“目无领袖”
卫立煌虽因战功卓著而名列“五虎将”之一,但他一非蒋氏同乡,二非黄埔军校学生,蒋氏对他心存间隙,二人并非亲密无间。卫立煌对蒋用人唯亲,凡事以个人私利当先多有不满,而蒋对卫这匹动不动就发脾气,难以驯服的悍马也是一肚子气,二人时不时发生摩擦。早在北伐时二人就产生过矛盾。1925年蒋介石借廖仲恺一案逼走卫的上级许崇智,许的粤军被改编为国民军第一军,卫立煌由旅长降为团长,心生不满,他对许崇智怀有感情,一有机会总想见许,但蒋阻止他俩往来。卫曾对手下亲信说:“如果有兵力在手,非把不讲信义的蒋介石搞垮不可。”1933年10月,蒋介石发动对红军的第五次“围剿”,任命卫立煌为第一纵队指挥官,虽处于最前线,但位居“小委员长”陈诚之下,他甚为恼火,一气之下,回了南京。别人问他原因,他言道:仗打赢了,全是别人的功劳;输了,全是自己的责任。卫也不想把事情闹大,称病住院。探视者络绎不绝,蒋虽有意追究卫的责任,后来也只有不了了之。镇压“福建事变”,卫立煌居功至伟,但事后蒋却把福建省主席一职给了陈仪,省主席一职被视为受蒋重用的标志,顾祝同与卫立煌资历相当,早在1930年顾就当上了江苏省主席,而卫却始终与此无缘,对于蒋始终不信任自己,不予重用,卫心中很沮丧。1941年底,卫去重庆开会,除夕夜蒋介石设家宴款客,请柬送到卫的住处,卫已签名准备赴宴,但倔性子一发作,临时改变主意不去了,只打了个电话告知蒋的秘书,说他要去宋庆龄处赴宴。晚宴原定14人,因卫缺席而变成13人,蒋认为13数不吉利,临时拉了秘书凑数。事后,蒋介石在很多场合谈起此事,说卫立煌狂妄自大,目无领袖,不给他面子。卫知道后也不去道歉。
延安之行
卫立煌有爱国心,对日作战更是坚决。正是在艰苦的抗战中,卫立煌重新认识了共产党、八路军。而其中1938年4月延安之行,成了他思想转变的关键。

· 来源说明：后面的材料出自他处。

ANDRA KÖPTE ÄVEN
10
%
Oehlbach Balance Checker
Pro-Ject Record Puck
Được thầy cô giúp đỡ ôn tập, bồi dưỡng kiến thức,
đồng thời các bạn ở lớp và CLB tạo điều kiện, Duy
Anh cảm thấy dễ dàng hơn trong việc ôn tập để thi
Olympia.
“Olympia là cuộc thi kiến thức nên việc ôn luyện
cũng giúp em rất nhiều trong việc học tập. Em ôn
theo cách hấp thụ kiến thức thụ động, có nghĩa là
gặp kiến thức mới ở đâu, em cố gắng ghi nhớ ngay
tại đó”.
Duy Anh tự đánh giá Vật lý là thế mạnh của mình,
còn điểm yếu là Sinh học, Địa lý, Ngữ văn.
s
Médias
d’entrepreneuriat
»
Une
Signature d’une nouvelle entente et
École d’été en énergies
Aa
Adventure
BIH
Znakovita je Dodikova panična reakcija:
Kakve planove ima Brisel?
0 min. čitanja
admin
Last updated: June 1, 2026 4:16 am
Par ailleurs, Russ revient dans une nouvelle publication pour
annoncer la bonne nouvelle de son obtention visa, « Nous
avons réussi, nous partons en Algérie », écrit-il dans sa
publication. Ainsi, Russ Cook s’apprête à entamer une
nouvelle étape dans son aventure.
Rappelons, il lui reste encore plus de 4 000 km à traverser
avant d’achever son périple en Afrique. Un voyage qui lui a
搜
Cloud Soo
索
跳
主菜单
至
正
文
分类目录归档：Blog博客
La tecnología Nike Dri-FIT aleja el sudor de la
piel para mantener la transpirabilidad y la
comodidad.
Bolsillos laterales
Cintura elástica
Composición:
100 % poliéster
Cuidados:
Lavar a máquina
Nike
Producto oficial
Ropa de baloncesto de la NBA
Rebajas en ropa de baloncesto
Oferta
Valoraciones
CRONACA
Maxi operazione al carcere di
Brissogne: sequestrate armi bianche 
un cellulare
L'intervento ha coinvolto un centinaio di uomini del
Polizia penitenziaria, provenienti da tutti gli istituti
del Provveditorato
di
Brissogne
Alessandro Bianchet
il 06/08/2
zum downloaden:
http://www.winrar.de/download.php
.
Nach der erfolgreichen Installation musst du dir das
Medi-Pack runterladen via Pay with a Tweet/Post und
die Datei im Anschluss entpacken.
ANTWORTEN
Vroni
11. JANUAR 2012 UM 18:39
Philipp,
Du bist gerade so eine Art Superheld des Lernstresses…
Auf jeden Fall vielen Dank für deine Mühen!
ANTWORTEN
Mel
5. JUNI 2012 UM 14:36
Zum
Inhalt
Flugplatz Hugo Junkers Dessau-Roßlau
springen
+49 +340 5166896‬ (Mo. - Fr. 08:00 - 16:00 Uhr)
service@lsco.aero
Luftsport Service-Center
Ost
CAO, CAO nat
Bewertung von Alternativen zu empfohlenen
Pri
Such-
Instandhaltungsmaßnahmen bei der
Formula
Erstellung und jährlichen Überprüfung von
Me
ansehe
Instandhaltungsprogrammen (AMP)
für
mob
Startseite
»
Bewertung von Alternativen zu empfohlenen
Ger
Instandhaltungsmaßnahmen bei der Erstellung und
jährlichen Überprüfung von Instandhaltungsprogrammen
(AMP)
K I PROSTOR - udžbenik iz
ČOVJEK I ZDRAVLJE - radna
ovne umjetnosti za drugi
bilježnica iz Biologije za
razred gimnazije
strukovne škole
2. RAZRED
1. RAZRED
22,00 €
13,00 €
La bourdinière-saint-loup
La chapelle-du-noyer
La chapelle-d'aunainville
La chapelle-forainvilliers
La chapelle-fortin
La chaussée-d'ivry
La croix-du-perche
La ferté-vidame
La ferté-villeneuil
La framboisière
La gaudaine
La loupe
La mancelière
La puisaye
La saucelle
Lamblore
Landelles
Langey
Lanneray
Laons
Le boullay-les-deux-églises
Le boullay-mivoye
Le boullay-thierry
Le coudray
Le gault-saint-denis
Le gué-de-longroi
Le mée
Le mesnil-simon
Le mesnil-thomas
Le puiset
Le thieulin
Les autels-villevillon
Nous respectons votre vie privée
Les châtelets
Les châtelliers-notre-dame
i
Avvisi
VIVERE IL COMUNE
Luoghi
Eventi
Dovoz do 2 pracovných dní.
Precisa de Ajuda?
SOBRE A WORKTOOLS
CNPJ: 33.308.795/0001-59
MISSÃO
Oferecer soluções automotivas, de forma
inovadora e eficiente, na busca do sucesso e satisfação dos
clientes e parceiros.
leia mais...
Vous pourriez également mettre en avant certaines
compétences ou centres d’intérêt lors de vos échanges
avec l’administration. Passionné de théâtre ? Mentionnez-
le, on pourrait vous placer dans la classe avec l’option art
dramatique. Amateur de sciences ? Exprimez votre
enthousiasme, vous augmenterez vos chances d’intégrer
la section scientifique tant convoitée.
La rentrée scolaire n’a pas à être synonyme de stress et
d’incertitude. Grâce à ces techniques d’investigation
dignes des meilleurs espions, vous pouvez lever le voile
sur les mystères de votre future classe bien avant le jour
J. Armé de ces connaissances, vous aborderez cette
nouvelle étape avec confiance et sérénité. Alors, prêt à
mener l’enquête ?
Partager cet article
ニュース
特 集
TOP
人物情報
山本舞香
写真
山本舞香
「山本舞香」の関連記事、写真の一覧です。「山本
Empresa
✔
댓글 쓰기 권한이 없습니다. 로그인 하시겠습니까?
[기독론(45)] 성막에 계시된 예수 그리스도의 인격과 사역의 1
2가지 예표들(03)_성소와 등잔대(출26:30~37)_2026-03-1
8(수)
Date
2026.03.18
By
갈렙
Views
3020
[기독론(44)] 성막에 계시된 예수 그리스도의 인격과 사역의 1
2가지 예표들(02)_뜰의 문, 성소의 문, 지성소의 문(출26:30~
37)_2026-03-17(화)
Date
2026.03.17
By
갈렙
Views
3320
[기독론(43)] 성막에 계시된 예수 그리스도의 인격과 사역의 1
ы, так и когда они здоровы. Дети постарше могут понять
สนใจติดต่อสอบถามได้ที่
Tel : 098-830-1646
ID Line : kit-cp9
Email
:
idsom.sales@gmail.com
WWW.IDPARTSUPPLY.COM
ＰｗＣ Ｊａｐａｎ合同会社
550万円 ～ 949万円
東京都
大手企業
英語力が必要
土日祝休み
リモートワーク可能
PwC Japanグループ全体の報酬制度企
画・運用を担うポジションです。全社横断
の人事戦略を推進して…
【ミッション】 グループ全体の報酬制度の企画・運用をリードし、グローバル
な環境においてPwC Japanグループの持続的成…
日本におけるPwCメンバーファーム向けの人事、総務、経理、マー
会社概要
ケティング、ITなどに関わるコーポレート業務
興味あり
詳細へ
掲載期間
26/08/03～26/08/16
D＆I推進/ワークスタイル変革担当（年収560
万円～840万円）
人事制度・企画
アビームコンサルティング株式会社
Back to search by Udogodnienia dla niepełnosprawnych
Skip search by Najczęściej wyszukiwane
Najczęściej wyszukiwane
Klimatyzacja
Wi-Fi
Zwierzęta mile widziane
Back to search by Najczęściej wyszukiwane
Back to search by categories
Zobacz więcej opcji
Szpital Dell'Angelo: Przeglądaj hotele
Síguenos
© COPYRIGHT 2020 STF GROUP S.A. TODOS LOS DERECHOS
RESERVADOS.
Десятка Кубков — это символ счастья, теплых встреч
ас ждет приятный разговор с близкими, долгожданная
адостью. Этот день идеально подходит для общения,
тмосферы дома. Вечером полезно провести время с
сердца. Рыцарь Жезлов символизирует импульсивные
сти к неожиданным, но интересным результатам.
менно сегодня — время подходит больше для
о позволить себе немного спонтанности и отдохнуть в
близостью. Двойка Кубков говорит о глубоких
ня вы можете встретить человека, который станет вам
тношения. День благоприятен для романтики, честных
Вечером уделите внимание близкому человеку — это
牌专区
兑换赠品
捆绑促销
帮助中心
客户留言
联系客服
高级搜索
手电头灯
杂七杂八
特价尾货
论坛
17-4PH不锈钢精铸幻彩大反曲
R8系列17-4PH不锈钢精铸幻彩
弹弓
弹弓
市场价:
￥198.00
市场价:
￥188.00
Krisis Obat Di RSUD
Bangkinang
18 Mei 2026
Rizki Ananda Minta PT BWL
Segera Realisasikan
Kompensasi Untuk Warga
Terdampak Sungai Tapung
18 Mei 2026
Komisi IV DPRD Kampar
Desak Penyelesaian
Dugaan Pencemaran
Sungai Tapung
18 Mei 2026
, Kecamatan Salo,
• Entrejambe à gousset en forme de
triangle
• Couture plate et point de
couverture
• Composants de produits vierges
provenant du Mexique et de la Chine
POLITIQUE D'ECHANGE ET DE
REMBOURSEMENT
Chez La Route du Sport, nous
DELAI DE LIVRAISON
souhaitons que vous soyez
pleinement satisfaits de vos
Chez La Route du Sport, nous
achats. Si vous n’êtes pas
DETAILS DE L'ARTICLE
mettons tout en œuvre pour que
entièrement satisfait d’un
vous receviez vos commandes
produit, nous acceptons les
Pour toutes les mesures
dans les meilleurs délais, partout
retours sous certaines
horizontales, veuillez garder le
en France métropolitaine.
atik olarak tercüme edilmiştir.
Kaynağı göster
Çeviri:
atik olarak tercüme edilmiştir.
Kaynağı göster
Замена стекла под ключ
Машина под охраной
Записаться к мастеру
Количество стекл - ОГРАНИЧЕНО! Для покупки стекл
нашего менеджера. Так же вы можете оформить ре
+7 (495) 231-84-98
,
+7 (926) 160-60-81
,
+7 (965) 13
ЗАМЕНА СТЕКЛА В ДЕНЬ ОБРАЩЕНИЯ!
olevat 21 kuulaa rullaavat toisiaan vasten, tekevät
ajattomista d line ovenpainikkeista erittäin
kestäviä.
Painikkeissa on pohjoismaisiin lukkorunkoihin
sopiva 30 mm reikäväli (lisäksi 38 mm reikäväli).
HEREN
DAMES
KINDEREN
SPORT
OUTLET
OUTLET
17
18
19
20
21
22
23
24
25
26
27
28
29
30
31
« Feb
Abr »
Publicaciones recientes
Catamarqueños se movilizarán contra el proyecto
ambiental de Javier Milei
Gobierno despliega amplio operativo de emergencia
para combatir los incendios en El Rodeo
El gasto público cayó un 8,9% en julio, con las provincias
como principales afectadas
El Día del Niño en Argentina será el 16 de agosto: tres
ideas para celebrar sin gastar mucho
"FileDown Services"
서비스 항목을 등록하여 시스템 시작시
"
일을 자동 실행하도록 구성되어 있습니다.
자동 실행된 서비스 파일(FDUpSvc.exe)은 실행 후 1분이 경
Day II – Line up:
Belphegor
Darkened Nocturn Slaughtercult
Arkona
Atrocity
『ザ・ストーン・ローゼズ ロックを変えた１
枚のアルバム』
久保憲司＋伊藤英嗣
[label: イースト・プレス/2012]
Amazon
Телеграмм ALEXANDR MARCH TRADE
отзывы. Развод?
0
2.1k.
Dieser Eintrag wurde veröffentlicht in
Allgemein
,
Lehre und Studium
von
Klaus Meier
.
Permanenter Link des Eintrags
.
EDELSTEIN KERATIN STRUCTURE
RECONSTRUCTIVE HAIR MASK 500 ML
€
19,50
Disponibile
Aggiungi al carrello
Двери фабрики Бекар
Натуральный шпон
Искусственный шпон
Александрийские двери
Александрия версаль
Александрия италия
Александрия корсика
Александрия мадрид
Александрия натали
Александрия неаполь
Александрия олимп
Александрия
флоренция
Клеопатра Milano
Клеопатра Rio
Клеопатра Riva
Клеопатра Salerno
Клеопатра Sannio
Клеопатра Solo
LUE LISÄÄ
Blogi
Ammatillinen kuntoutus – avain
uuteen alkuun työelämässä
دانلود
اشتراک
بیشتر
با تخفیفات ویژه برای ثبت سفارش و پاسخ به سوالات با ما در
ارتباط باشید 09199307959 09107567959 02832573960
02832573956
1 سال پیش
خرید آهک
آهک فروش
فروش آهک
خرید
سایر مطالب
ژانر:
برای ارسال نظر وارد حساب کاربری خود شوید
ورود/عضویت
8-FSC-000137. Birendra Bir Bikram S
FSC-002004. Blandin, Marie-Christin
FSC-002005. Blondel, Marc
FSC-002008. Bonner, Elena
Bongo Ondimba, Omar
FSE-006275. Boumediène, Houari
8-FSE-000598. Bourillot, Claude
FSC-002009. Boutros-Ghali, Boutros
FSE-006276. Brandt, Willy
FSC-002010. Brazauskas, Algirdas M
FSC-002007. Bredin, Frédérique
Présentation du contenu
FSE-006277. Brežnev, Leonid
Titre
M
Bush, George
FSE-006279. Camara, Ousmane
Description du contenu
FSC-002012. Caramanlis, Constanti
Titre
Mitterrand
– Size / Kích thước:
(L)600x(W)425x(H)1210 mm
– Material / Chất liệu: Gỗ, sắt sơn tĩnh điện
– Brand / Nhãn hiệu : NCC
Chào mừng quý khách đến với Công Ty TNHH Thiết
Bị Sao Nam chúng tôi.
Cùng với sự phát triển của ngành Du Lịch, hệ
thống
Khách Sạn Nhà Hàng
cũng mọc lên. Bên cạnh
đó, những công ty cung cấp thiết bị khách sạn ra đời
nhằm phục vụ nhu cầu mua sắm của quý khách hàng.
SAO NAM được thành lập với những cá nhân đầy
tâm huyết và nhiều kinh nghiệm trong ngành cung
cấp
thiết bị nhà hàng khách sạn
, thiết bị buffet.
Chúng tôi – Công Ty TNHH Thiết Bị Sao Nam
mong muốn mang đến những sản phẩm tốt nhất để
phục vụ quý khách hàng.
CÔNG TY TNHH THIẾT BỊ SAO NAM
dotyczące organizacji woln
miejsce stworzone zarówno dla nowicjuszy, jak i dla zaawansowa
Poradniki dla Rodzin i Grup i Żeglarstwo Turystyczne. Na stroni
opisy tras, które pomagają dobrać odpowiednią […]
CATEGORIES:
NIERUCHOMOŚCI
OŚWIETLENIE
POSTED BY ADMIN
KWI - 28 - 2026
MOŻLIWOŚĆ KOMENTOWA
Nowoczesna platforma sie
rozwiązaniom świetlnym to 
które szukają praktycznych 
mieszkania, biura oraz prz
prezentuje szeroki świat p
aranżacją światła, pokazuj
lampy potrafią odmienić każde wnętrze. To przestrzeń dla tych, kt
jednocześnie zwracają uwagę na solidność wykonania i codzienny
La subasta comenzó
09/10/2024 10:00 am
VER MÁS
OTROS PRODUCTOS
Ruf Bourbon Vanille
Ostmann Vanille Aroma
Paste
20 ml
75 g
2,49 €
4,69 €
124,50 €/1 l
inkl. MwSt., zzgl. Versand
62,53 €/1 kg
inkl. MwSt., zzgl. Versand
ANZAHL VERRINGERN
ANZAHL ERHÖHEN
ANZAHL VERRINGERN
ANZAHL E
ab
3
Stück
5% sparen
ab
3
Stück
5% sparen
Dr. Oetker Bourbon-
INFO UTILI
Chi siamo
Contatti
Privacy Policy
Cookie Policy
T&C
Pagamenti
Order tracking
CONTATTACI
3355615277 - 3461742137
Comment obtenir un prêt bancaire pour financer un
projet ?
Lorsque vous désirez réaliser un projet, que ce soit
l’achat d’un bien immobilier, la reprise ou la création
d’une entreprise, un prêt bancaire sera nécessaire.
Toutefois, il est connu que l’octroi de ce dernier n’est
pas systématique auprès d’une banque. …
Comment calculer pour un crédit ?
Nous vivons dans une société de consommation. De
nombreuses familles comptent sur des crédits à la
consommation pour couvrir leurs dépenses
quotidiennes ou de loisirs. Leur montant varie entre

抗战爆发后,蒋介石任命卫立煌为第二战区副司令长官、二战区前敌总指挥,令其率军开赴山西。蒋这样做目的有三:其一,在全国抗战大形势下,派善打硬仗的卫立煌到华北前线抗日,以捞取“领导”全国抗日的名声和地位;其二,卫立煌是反共出了名的,调他进山西,可以监视、钳制、甚至消灭驻山西的八路军,并可与西北胡宗南部队遥相呼应,包围封锁以至进攻陕甘宁边区。蒋认为,以卫立煌的反共历史,他不会同共产党妥协、合作,同时中共也不会信任卫立煌,因而不会有国民党军被中共统战之虑;其三,蒋还想在阎老西的地盘插上一只脚,以图逐步占有山西。这是蒋的主观意图,至于卫本人的思想状况如何,他并不摸底。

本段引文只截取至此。